Identifying Exercise Allergies: Exercise-Induced Anaphylaxis and Cholinergic Urticaria
Tom Terrell, MD, MPhil; David O. Hough, MD*; Raquelle Alexander, MDTHE PHYSICIAN AND SPORTSMEDICINE - VOL 24 - NO. 11 - NOVEMBER 96
In Brief: Exercise-related allergies vary from the benign rash of cholinergic urticaria to life-threatening exercise-induced anaphylaxis. Rapid diagnosis is essential, but it can be difficult to tell the two conditions apart. The size of the wheals and the patient history provide the best clues. Giving epinephrine and taking steps to protect the patient's airway, breathing, and circulation are standard treatment for exercise-induced anaphylaxis. Effective management for less severe cases involves exercising with a partner, keeping self-injectable epinephrine on hand, and avoiding exercise before and after meals. Prophylactic antihistamines are more effective for cholinergic urticaria than for exercise-induced anaphylaxis.
Of the various allergies that sports medicine professionals encounter, exercise-induced anaphylaxis and cholinergic urticaria are among the most underappreciated. Though the conditions are rare, it's important to become familiar with them because they can be life threatening. This review of two cases of exercise-induced anaphylaxis and one case of cholinergic urticaria is intended to help physicians diagnose and treat patients who have sports-related allergies.
A 20-year-old male college soccer player presented after having had three episodes of diffuse urticaria associated with a sensation of throat thickening, audible wheezing, and mild shortness of breath. Each episode occurred within 1 hour of completing strenuous exercise. The first had occurred in the early evening at practice, starting with discrete hives on the extremities that quickly spread over his entire body, and progressing to dysphagia and mild symptoms of stridor within minutes. The episode resolved 30 minutes after he stopped exercising. The second episode occurred midday in hot, humid conditions while the patient was playing football on a beach during spring break.
His symptoms--facial and lip swelling and dysphagia--were treated with prednisone and diphenhydramine. Playing volleyball while on prednisone produced no symptoms.

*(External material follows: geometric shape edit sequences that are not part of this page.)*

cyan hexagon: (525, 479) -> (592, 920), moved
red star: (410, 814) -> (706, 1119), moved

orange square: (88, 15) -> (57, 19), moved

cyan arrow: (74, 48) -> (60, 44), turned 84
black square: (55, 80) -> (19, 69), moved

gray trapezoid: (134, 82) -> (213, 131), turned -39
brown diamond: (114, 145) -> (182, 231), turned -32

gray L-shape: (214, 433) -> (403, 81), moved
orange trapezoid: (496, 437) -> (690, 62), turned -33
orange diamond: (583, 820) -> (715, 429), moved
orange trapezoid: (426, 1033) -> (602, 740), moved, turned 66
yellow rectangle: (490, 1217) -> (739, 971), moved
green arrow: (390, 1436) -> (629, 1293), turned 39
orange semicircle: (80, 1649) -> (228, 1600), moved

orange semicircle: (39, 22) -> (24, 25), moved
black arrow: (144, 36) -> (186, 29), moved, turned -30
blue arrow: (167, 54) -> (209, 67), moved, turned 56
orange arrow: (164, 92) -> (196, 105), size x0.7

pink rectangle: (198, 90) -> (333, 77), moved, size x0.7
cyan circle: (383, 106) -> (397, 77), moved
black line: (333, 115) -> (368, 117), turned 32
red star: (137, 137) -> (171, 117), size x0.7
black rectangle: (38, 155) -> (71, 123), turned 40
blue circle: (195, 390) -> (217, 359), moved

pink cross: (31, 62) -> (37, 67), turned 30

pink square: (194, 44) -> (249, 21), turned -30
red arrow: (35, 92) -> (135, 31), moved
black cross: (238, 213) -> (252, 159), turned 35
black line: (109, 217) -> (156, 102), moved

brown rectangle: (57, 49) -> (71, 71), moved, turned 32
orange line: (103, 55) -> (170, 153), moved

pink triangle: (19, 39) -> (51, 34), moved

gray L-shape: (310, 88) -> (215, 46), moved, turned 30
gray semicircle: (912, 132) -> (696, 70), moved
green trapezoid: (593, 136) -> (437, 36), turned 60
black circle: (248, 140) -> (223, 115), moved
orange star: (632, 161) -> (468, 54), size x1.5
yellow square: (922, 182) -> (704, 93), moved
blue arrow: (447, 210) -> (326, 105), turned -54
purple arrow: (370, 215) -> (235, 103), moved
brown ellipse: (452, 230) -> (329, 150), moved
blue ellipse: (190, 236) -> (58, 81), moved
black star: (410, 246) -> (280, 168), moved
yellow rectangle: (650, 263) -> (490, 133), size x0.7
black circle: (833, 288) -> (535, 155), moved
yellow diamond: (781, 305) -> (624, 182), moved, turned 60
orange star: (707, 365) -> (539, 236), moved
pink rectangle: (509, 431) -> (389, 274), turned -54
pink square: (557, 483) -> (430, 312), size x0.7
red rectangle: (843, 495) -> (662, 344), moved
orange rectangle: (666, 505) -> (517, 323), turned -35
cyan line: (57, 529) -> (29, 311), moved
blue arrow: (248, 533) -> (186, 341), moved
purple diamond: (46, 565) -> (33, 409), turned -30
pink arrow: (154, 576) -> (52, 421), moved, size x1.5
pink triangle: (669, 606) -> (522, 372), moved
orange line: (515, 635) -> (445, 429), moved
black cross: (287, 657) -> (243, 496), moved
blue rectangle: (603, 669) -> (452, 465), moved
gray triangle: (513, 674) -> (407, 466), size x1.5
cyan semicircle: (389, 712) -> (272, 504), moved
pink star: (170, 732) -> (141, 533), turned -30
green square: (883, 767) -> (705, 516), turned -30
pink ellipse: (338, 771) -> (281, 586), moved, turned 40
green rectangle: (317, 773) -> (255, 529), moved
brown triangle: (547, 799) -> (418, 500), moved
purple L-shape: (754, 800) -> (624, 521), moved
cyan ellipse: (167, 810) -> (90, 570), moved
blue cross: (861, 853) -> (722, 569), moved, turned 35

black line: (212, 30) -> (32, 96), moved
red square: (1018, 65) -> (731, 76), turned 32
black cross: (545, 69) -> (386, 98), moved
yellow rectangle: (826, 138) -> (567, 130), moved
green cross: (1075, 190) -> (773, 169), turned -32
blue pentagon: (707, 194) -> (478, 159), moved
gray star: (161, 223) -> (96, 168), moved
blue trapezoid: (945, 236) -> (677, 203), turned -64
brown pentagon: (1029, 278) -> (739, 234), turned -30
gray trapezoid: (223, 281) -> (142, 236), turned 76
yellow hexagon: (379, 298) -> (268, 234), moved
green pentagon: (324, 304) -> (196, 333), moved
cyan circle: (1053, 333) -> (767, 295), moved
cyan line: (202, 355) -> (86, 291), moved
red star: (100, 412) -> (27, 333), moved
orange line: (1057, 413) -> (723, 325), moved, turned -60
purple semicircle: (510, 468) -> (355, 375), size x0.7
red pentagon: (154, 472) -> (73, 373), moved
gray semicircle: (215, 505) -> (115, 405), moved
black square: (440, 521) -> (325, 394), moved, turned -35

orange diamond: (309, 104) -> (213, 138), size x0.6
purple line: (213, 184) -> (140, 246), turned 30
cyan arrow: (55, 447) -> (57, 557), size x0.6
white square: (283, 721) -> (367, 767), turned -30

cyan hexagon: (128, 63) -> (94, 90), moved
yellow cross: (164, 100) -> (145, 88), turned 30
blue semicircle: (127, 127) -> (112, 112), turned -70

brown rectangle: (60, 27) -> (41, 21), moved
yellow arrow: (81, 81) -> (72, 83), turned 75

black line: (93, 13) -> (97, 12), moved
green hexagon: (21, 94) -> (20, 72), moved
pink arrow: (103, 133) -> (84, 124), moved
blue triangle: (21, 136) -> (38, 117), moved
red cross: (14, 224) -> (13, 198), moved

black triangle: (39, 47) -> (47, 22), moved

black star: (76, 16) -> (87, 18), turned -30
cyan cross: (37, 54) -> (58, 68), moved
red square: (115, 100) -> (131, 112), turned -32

The most recent episode had occurred while he was playing soccer and involved perioral and facial swelling, mild dysphagia, and scattered truncal hives measuring 10 to 20 mm in diameter.
The patient's medical history was negative for atopic disease, viral respiratory infection, or other medical problems. He denied any allergies. His family history was positive for allergic rhinitis. The physical exam revealed no significant skin lesions. The patient's nasal passages had mild bilateral edema with mucus. The remaining physical exam was normal.
The diagnosis was exercise-induced anaphylaxis with an atypical form of urticaria.
The patient was taught about the signs and symptoms of anaphylaxis and about when to self-administer epinephrine. He was prescribed loratadine 10 mg once a day to be taken 1 hour before exercise and diphenhydramine hydrochloride 25 to 50 mg as needed for hives.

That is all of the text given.